En tant qu’être humain, nous avons nous tous besoin de liberté et de diverses manières : liberté de parole, d’expression, de religion et de croyance, de nourriture, de penser et d’agir. Mais si notre liberté nous est retirée, nous oublions le besoin de liberté. C’est ce qui est arrivé progressivement à la population russe depuis 2000. Je peux en témoigner, année par année. J’ai été pendant 11 ans, un acteur des relations entre la France, « l’Occident » et la Russie de Boris Eltsine et de Vladimir Poutine. C’est un oukaze de 2006 du président russe, interdisant aux régions, oblast et républiques (pour moi celle du Tatarstan), toute représentation en dehors des organisations diplomatiques, consulaires et commerciales de la Fédération de Russie, qui a mis fin à des années de travail pour l’établissement de relations bilatérales et de coopération dans l’esprit de la démocratie française, à cette mission passionnante. En septembre 2013, j’ai participé en Sibérie la dernière étape du second volet du programme Chirac-Eltsine de coopération économique. La situation de ce côté oriental de l’Oural marquait déjà, malgré un fort dynamisme ambiant, un retour préoccupant aux habitudes anciennes du pouvoir russe.
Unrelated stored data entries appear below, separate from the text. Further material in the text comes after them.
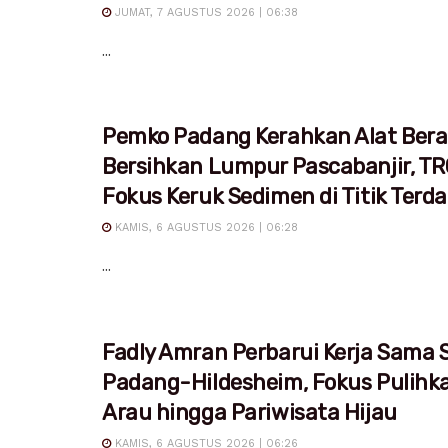
JUMAT, 7 AGUSTUS 2026 | 06:38
...
Pemko Padang Kerahkan Alat Bera
Bersihkan Lumpur Pascabanjir, T
Fokus Keruk Sedimen di Titik Ter
KAMIS, 6 AGUSTUS 2026 | 06:28
...
Fadly Amran Perbarui Kerja Sama S
Padang-Hildesheim, Fokus Pulihk
Arau hingga Pariwisata Hijau
KAMIS, 6 AGUSTUS 2026 | 06:26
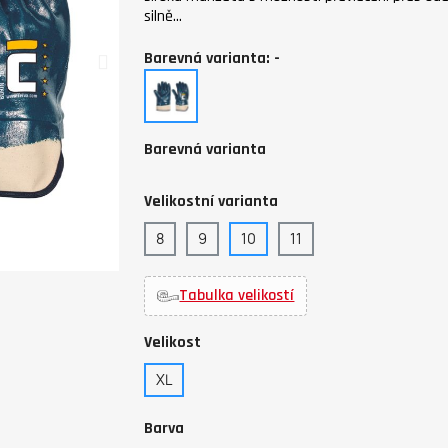
silně…
Barevná varianta: -
-
Barevná varianta
Velikostní varianta
8
9
10
11
Tabulka velikostí
Velikost
XL
Barva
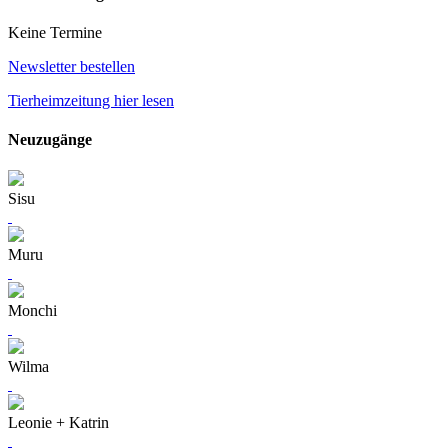
Keine Termine
Newsletter bestellen
Tierheimzeitung hier lesen
Neuzugänge
Sisu
Muru
Monchi
Wilma
Leonie + Katrin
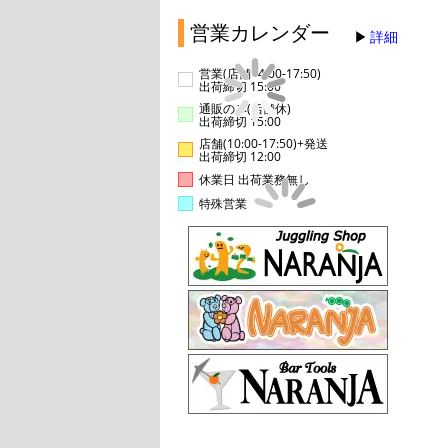
営業カレンダー
詳細
営業(店舗14:00-17:50)
出荷締切 15:00
通販のみ(店舗休)
出荷締切 15:00
店舗(10:00-17:50)+発送
出荷締切 12:00
休業日 出荷業務無し
特殊営業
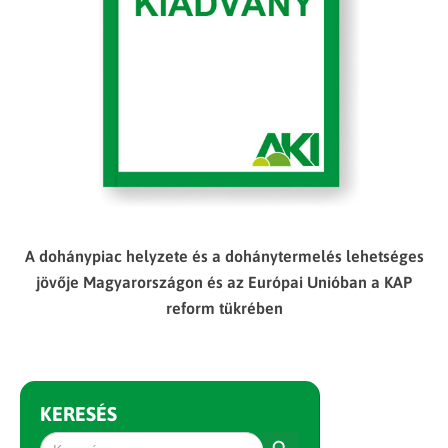
A dohánypiac helyzete és a dohánytermelés lehetséges
jövője Magyarországon és az Európai Unióban a KAP
reform tükrében
KERESÉS
Search Button
Search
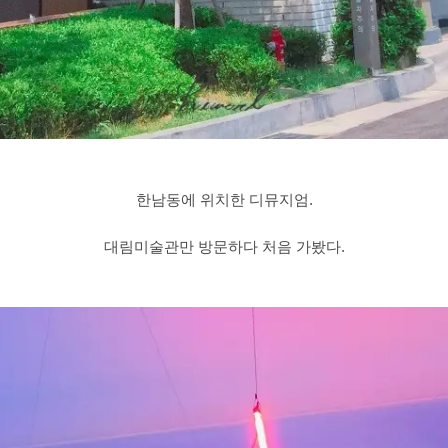
한남동에 위치한 디뮤지엄.
대림미술관만 방문하다 처음 가봤다.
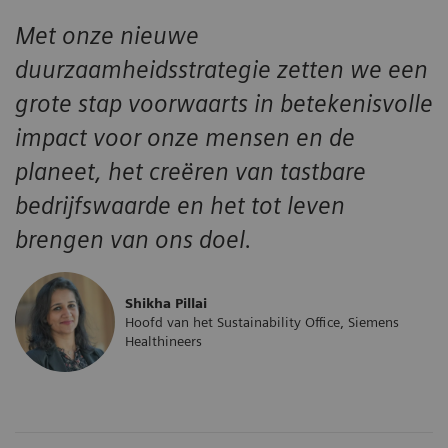
Met onze nieuwe
duurzaamheidsstrategie zetten we een
grote stap voorwaarts in betekenisvolle
impact voor onze mensen en de
planeet, het creëren van tastbare
bedrijfswaarde en het tot leven
brengen van ons doel.
Shikha Pillai
Hoofd van het Sustainability Office, Siemens
Healthineers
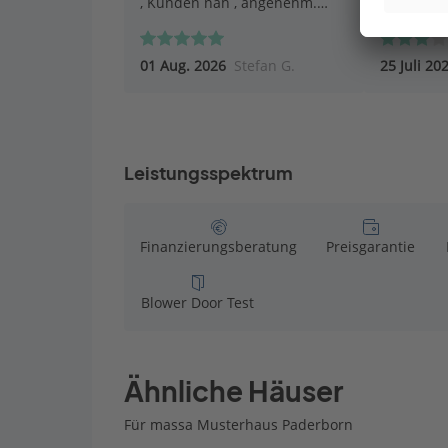
, Kunden nah , angenehm.
Top.
01 Aug. 2026
Stefan G.
25 Juli 20
Leistungsspektrum
Finanzierungsberatung
Preisgarantie
Blower Door Test
Ähnliche Häuser
Für massa Musterhaus Paderborn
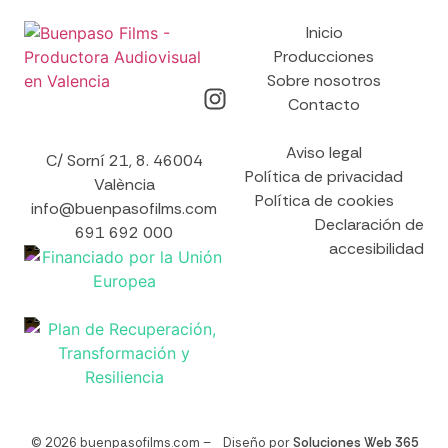
Inicio
Producciones
Sobre nosotros
Contacto
Aviso legal
C/ Sorní 21, 8. 46004
Política de privacidad
València
Política de cookies
info@buenpasofilms.com
Declaración de
691 692 000
accesibilidad
© 2026 buenpasofilms.com –
Diseño por
Soluciones Web 365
Il faut donc aujourd’hui trouver le moyen diplomatique et culturel « d’enfermer » les russes en Russie dans un face à face avec le pouvoir en place. C’est seul le moyen pour le faire taire et le capture vivant. La seule possibilité de l’annihiler, de le changer et de laisser partir libre sa population. Refaire souffler un esprit de liberté en Russie afin que les Russes, qui en sont dignes, retrouvent la liberté de citoyens qu’ils méritent comme tout un chacun c’est possible. Cette liberté, ils l’ont épisodiquement connue sous Eltsine. Elle leur a été finalement arrachée, confisquée, non pas par « l’Occident », déjà trop prudent à l’époque, mais par la corruption de leurs élites et l’oligarchie. Tous les jours les ukrainiens meurent des suites de cette histoire.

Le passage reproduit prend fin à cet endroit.